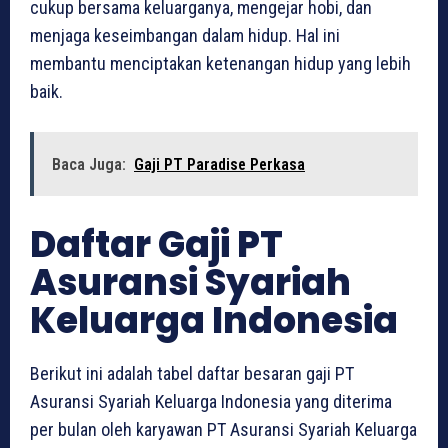
cukup bersama keluarganya, mengejar hobi, dan
menjaga keseimbangan dalam hidup. Hal ini
membantu menciptakan ketenangan hidup yang lebih
baik.
Baca Juga:
Gaji PT Paradise Perkasa
Daftar Gaji PT
Asuransi Syariah
Keluarga Indonesia
Berikut ini adalah tabel daftar besaran gaji PT
Asuransi Syariah Keluarga Indonesia yang diterima
per bulan oleh karyawan PT Asuransi Syariah Keluarga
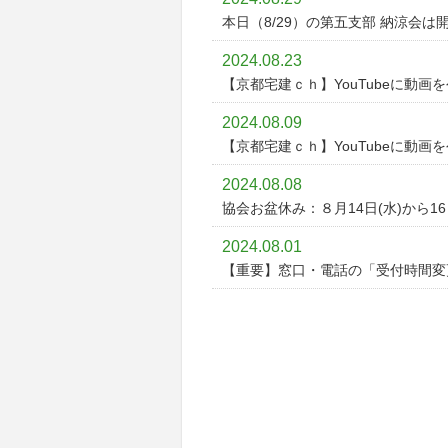
本日（8/29）の第五支部 納涼会は
2024.08.23
【京都宅建ｃｈ】YouTubeに動画
2024.08.09
【京都宅建ｃｈ】YouTubeに動画
2024.08.08
協会お盆休み：８月14日(水)から1
2024.08.01
【重要】窓口・電話の「受付時間変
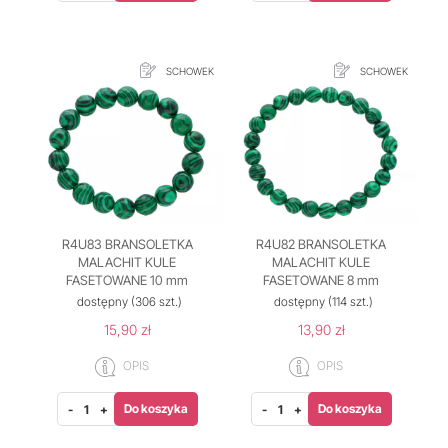
SCHOWEK
SCHOWEK
R4U83 BRANSOLETKA
R4U82 BRANSOLETKA
MALACHIT KULE
MALACHIT KULE
FASETOWANE 10 mm
FASETOWANE 8 mm
dostępny
(306 szt.)
dostępny
(114 szt.)
15,90 zł
13,90 zł
OPIS
OPIS
Do koszyka
Do koszyka
-
+
-
+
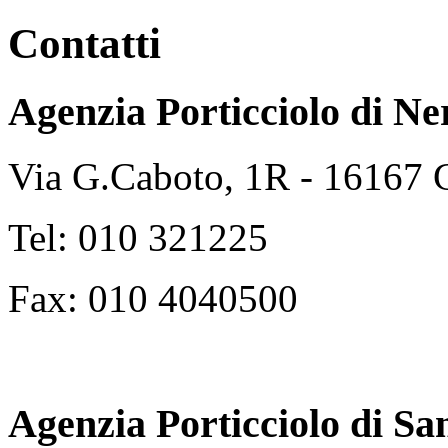
Contatti
Agenzia Porticciolo di
Ne
Via G.Caboto, 1R - 16167
Tel: 010 321225
Fax: 010 4040500
Agenzia Porticciolo di
Sa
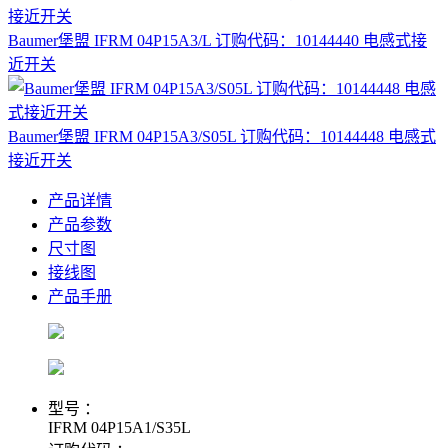
Baumer堡盟 IFRM 04P15A3/L 订购代码：10144440 电感式接
近开关
Baumer堡盟 IFRM 04P15A3/S05L 订购代码：10144448 电感式
接近开关
产品详情
产品参数
尺寸图
接线图
产品手册
型号 ：
IFRM 04P15A1/S35L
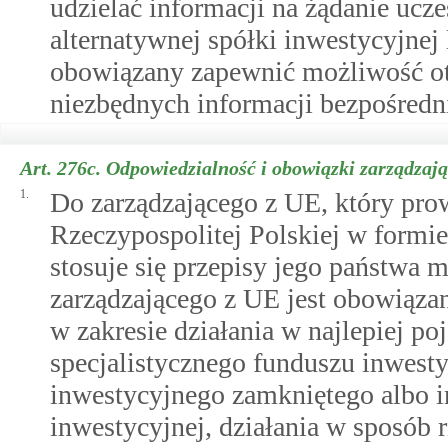
udzielać informacji na żądanie uc
alternatywnej spółki inwestycyjnej
obowiązany zapewnić możliwość ot
niezbędnych informacji bezpośredn
Art. 276c.
Odpowiedzialność i obowiązki zarządzaj
1.
Do zarządzającego z UE, który prow
Rzeczypospolitej Polskiej w formie 
stosuje się przepisy jego państwa m
zarządzającego z UE jest obowiąza
w zakresie działania w najlepiej po
specjalistycznego funduszu inwest
inwestycyjnego zamkniętego albo i
inwestycyjnej, działania w sposób r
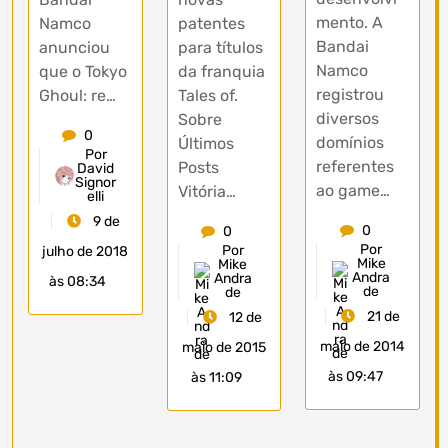
mento. A
Namco
patentes
Bandai
anunciou
para títulos
Namco
que o Tokyo
da franquia
registrou
Ghoul: re…
Tales of.
diversos
Sobre
0
domínios
Últimos
Por
referentes
Posts
David
Signor
ao game…
Vitória…
elli
9 de
0
0
Por
Por
julho de 2018
Mike
Mike
Andra
Andra
às 08:34
de
de
21 de
12 de
maio de 2014
maio de 2015
às 09:47
às 11:09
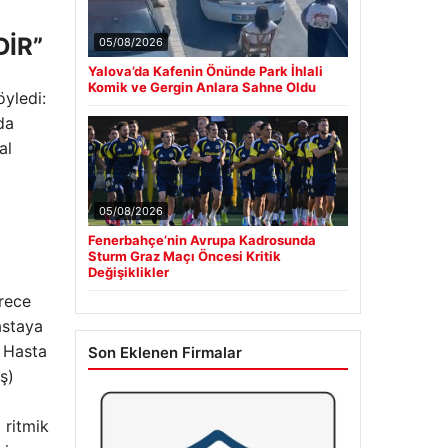
DİR”
05/08/2026
Yalova’da Kafenin Önünde Park İhlali
Komik ve Gergin Anlara Sahne Oldu
öyledi:
da
al
05/08/2026
Fenerbahçe’nin Avrupa Kadrosunda
Sturm Graz Maçı Öncesi Kritik
Değişiklikler
erece
astaya
. Hasta
Son Eklenen Firmalar
ş)
 ritmik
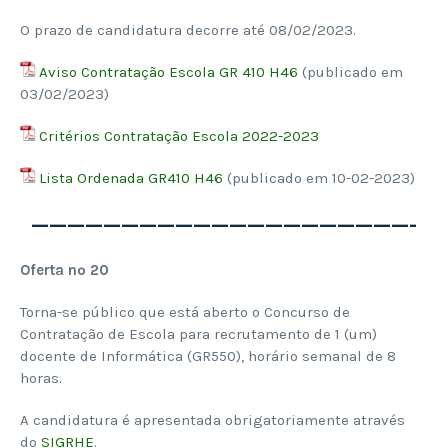
O prazo de candidatura decorre até 08/02/2023.
Aviso Contratação Escola GR 410 H46
(publicado em
03/02/2023)
Critérios Contratação Escola 2022-2023
Lista Ordenada GR410 H46
(publicado em 10-02-2023)
—————————————————————-
Oferta nº 20
Torna-se público que está aberto o Concurso de
Contratação de Escola para recrutamento de 1 (um)
docente de Informática (GR550), horário semanal de 8
horas.
A candidatura é apresentada obrigatoriamente através
do
SIGRHE
.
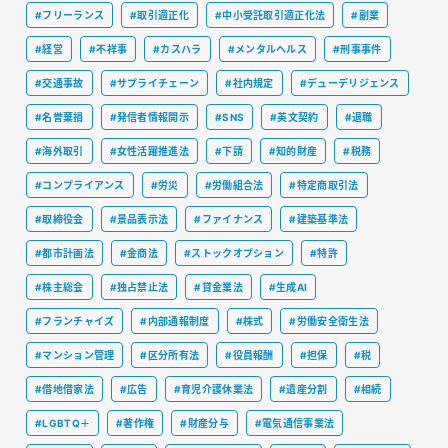
#フリーランス
#取引適正化
#中小受託取引適正化法
#副業
#経営
#不祥事
#カスハラ
#メンタルヘルス
#刑事事件
#交通事故
#サプライチェーン
#社内規定
#デューデリジェンス
#名誉棄損
#発信者情報開示
#SNS
#英文契約
#退職
#海外取引
#女性活躍推進法
#下請
#知的財産
#税務
#コンプライアンス
#労災
#労働組合法
#特定商取引法
#取締役会
#景品表示法
#ファイナンス
#建築基準法
#都市計画法
#金商法
#ストックオプション
#特許
#株主総会
#独占禁止法
#貸金業法
#生成AI
#フランチャイズ
#内部通報制度
#株式
#労働安全衛生法
#マンション管理
#区分所有法
#役員報酬
#担保
#税
#借地借家法
#広告
#育児介護休業法
#遺産分割
#相続
#LGBTQ＋
#著作権
#財産分与
#電気通信事業法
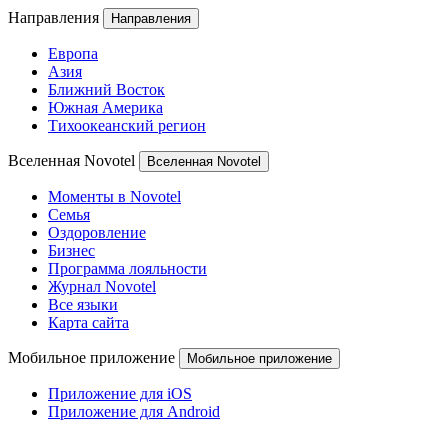
Направления
Направления
Европа
Азия
Ближний Восток
Южная Америка
Тихоокеанский регион
Вселенная Novotel
Вселенная Novotel
Моменты в Novotel
Семья
Оздоровление
Бизнес
Программа лояльности
Журнал Novotel
Все языки
Карта сайта
Мобильное приложение
Мобильное приложение
Приложение для iOS
Приложение для Android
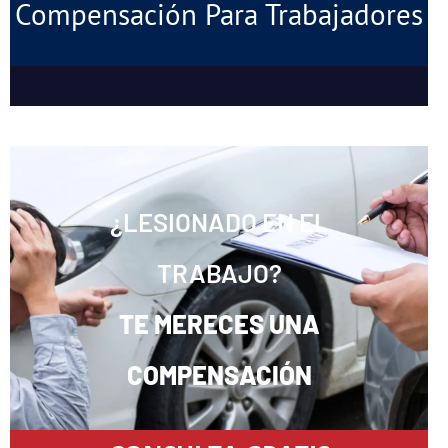
Compensación Para Trabajadores
¿LESIONADO EN EL
TRABAJO?
TE MERECES UNA
COMPENSACIÓN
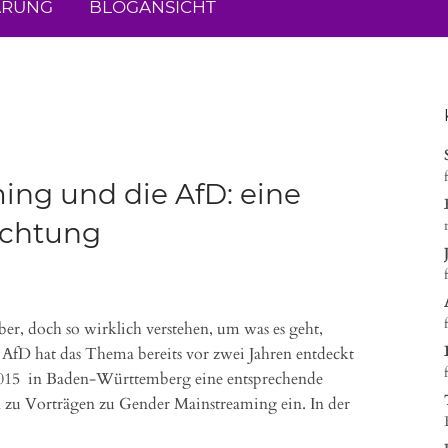
ÄRUNG
BLOGANSICHT
ng und die AfD: eine
achtung
er, doch so wirklich verstehen, um was es geht,
die AfD hat das Thema bereits vor zwei Jahren entdeckt
2015 in Baden-Württemberg eine entsprechende
ll zu Vorträgen zu Gender Mainstreaming ein. In der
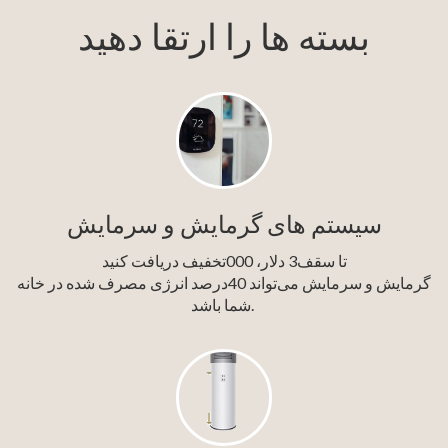
بسته ها را ارتقا دهید
سیستم های گرمایش و سرمایش
تا سقف3 دلار، 000تخفیف دریافت کنید
گرمایش و سرمایش می‌تواند 40درصد انرژی مصرف شده در خانه
شما باشد.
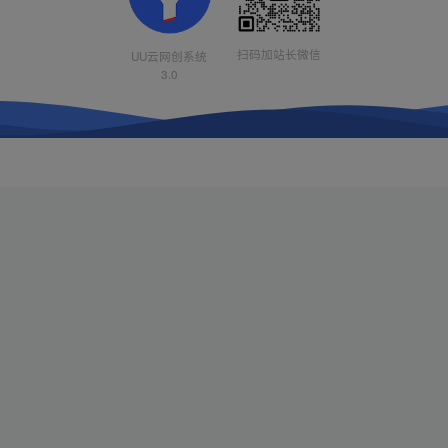
扫码加站长微信
UU云网创系统
3.0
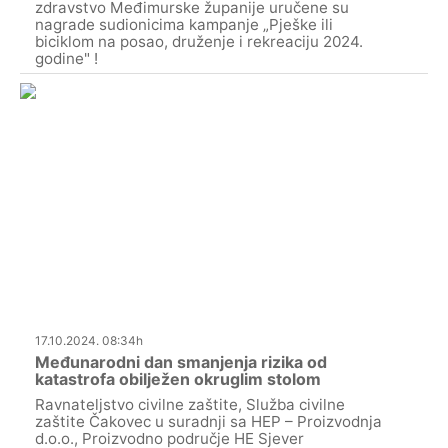
zdravstvo Međimurske županije uručene su
nagrade sudionicima kampanje „Pješke ili
biciklom na posao, druženje i rekreaciju 2024.
godine" !
17.10.2024. 08:34h
Međunarodni dan smanjenja rizika od
katastrofa obilježen okruglim stolom
Ravnateljstvo civilne zaštite, Služba civilne
zaštite Čakovec u suradnji sa HEP – Proizvodnja
d.o.o., Proizvodno područje HE Sjever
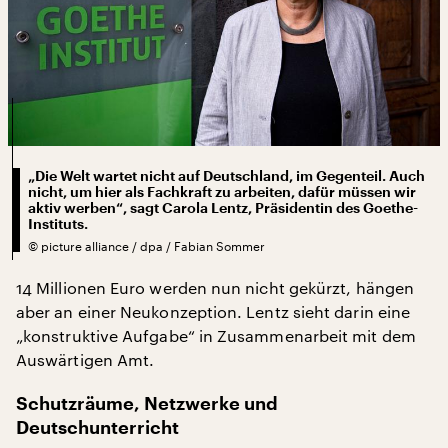
„Die Welt wartet nicht auf Deutschland, im Gegenteil. Auch
nicht, um hier als Fachkraft zu arbeiten, dafür müssen wir
aktiv werben“, sagt Carola Lentz, Präsidentin des Goethe-
Instituts.
©
picture alliance / dpa / Fabian Sommer
14 Millionen Euro werden nun nicht gekürzt, hängen
aber an einer Neukonzeption. Lentz sieht darin eine
„konstruktive Aufgabe“ in Zusammenarbeit mit dem
Auswärtigen Amt.
Schutzräume, Netzwerke und
Deutschunterricht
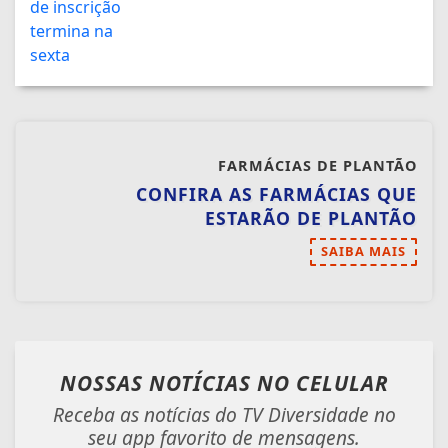
FARMÁCIAS DE PLANTÃO
CONFIRA AS FARMÁCIAS QUE
ESTARÃO DE PLANTÃO
SAIBA MAIS
NOSSAS NOTÍCIAS
NO CELULAR
Receba as notícias do TV Diversidade no
seu app favorito de mensagens.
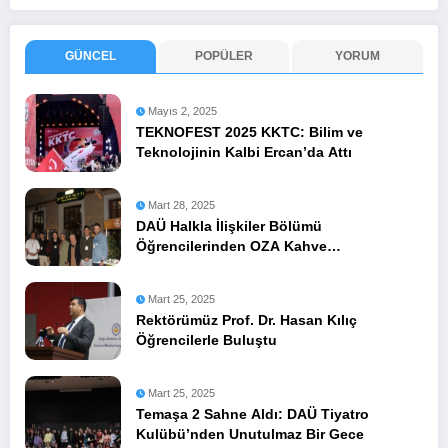
GÜNCEL
POPÜLER
YORUM
Mayıs 2, 2025
TEKNOFEST 2025 KKTC: Bilim ve
Teknolojinin Kalbi Ercan’da Attı
Mart 28, 2025
DAÜ Halkla İlişkiler Bölümü
Öğrencilerinden OZA Kahve
Sponsorluğunda Lezzetli Bir Etkinlik
Mart 25, 2025
Rektörümüz Prof. Dr. Hasan Kılıç
Öğrencilerle Buluştu
Mart 25, 2025
Temaşa 2 Sahne Aldı: DAÜ Tiyatro
Kulübü’nden Unutulmaz Bir Gece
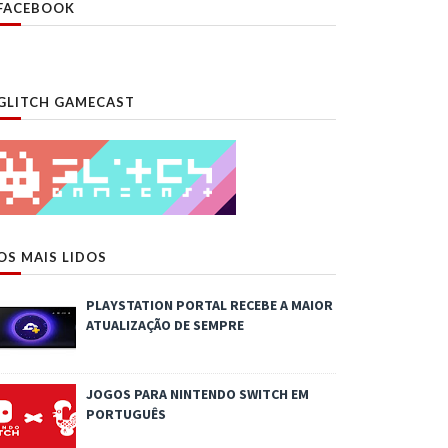
FACEBOOK
GLITCH GAMECAST
OS MAIS LIDOS
PLAYSTATION PORTAL RECEBE A MAIOR
ATUALIZAÇÃO DE SEMPRE
JOGOS PARA NINTENDO SWITCH EM
PORTUGUÊS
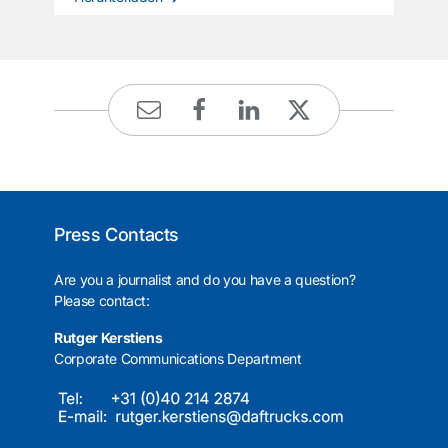
Press Contacts
Are you a journalist and do you have a question?
Please contact:
Rutger Kerstiens
Corporate Communications Department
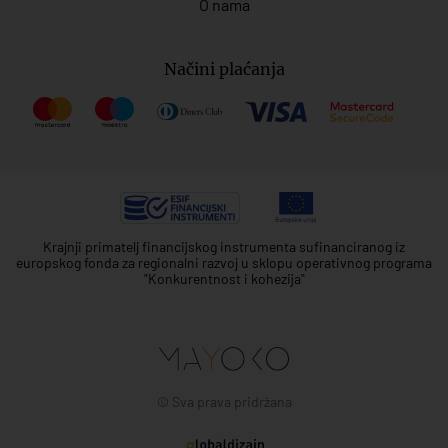
O nama
Načini plaćanja
Krajnji primatelj financijskog instrumenta sufinanciranog iz
europskog fonda za regionalni razvoj u sklopu operativnog programa
"Konkurentnost i kohezija"
© Sva prava pridržana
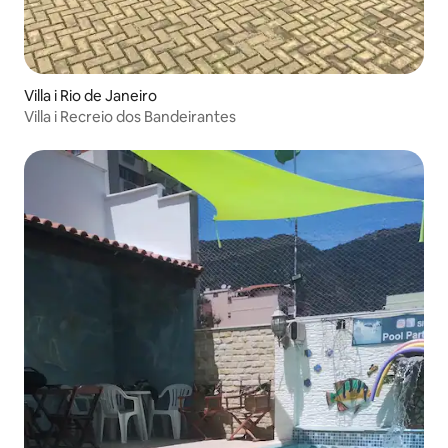
Villa i Rio de Janeiro
Villa i Recreio dos Bandeirantes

- - - -

Report the number of lines in the listing that include the string "FARMÁCIAS"; give nothing but the number.

2